Cover for The New Jim Crow: Mass Incarceration in the Age of Colorblindness by Michelle Alexander

Title: The New Jim Crow: Mass Incarceration in the Age of Colorblindness

Author: Michelle Alexander

Narrator: Karen Chilton

Length: 16 hrs 57 mins

5 out of 5 stars
5 stars – I loved it!

“The United States now has the highest rate of incarceration in the world, dwarfing the rates of nearly every developed country, even surpassing those in highly repressive regimes like Russia, China, and Iran.”

The New Jim Crow: Mass Incarceration in the Age of Colorblindness is an informative and well researched book about the prison system and how it is the new version of Jim Crow.  This book removes the blinders that have hidden the truth about the criminal justice system in America and its “War on Drugs.” 

As someone who grew up during the 90s, I remember the constant media coverage about the War on Drugs, but at the time I was too young to really understand what it meant. This book shows how this legislation has caused a population explosion in prisons and jails, and that the majority of the people who end up with felonies are Black Americans. Yes, white people are arrested for drug crimes but they are not penalized as heavily as Blacks are, especially if they are first time criminals.

“The genius of the current caste system, and what most distinguishes it from its predecessors, is that it appears voluntary. People choose to commit crimes, and that’s why they are locked up or locked out, we are told.

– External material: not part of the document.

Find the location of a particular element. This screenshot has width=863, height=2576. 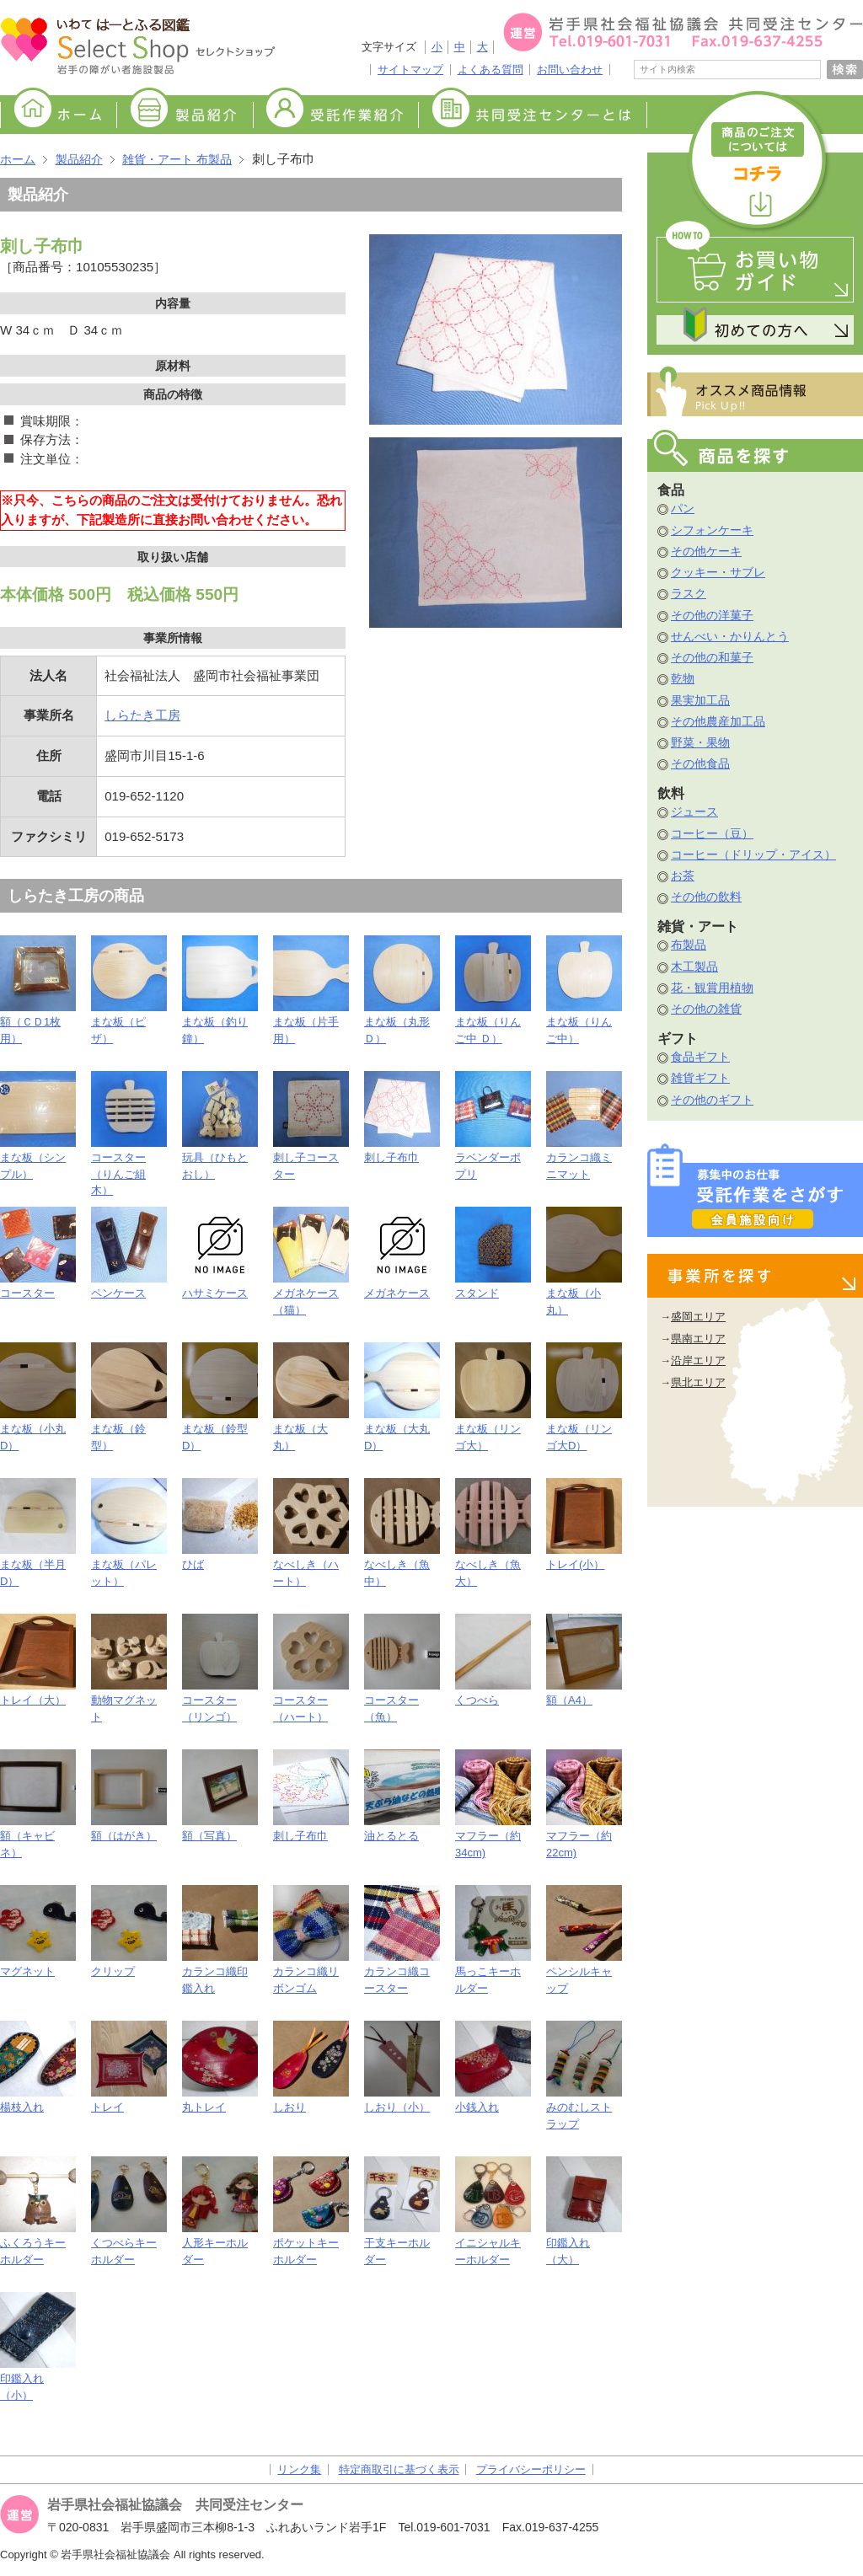 マフラー（約34cm) is located at coordinates (493, 1804).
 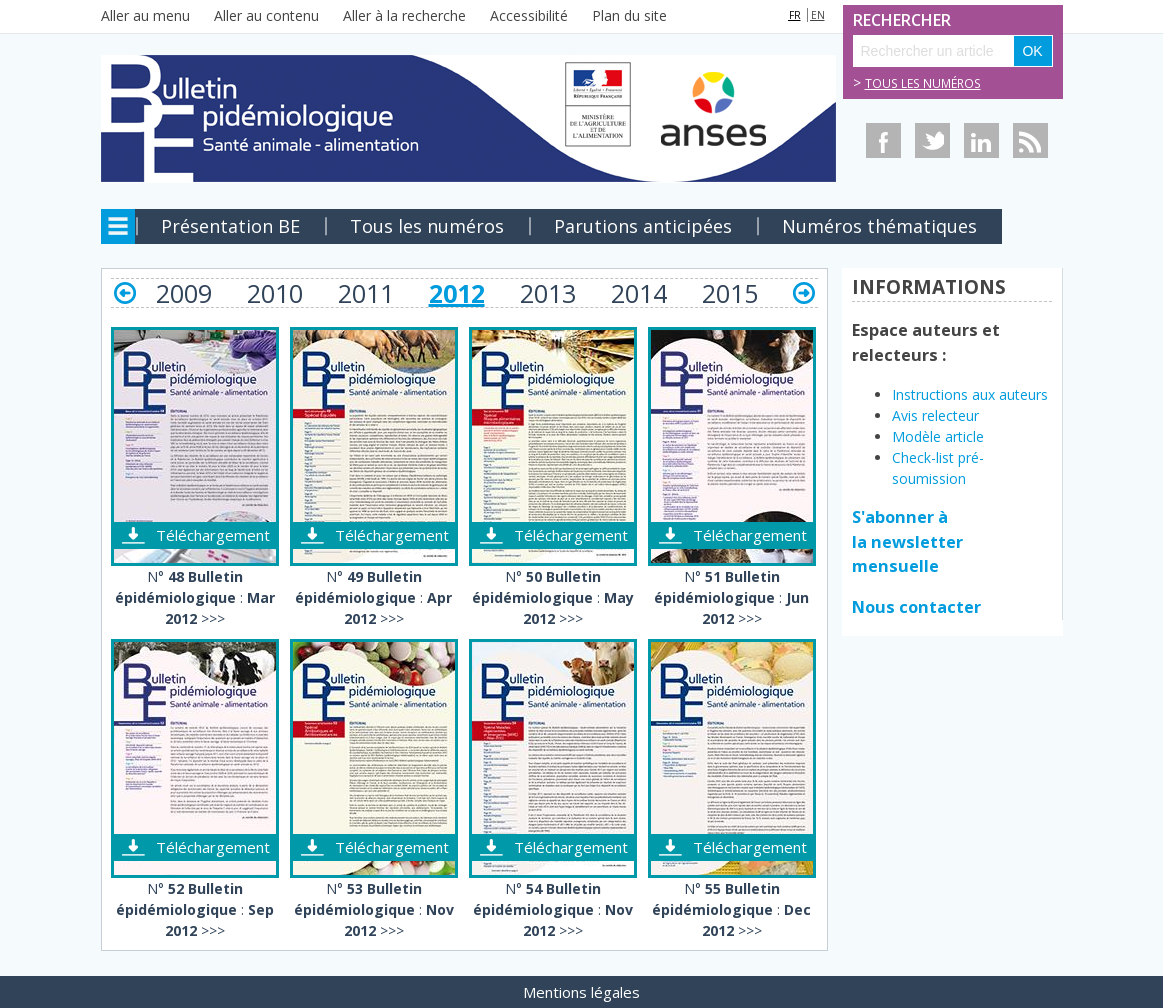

This feature makes the politics of responsibility particularly tempting, as it appears the system can be avoided with good behavior. But herein lies the trap. All people make mistakes. All of us are sinners. All of us are criminals. All of us violate the law at some point in our lives. In fact, if the worst thing you have ever done is speed ten miles over the speed limit on the freeway, you have put yourself and others at more risk of harm than someone smoking marijuana in the privacy of his or her living room. Yet there are people in the United States serving life sentences for first-time drug offenses, something virtually unheard of anywhere else in the world.”

Michelle Alexander not only discusses how racist the system is, she also shows how once you are branded a felon you become a second class citizen in this country. A felony means no job, no tuition loans, no food stamps to help your children, no voting, and  no jury service.  While I knew some of what a felony conviction could do, I didn’t realize that it prevented you from things like food stamps, tuition or housing. The effects of a conviction can ruin a life and that is wrong, especially since they do their time for it. 

“As a society, our decision to heap shame and contempt upon those who struggle and fail in a system designed to keep them locked up and locked out says far more about ourselves than it does about them.”

This book will change your perspective on the criminal justice system and shows you that racism and Jim Crow laws didn’t go away, they just changed. This was not an easy read (or listen for me) because this is a heavy topic that can change your whole perspective but it is necessary to learn how terrible the criminal justice system is. I highly recommend this book. Yes it’s dense and hard hitting, but it is important to know the truth of our flawed judicial system.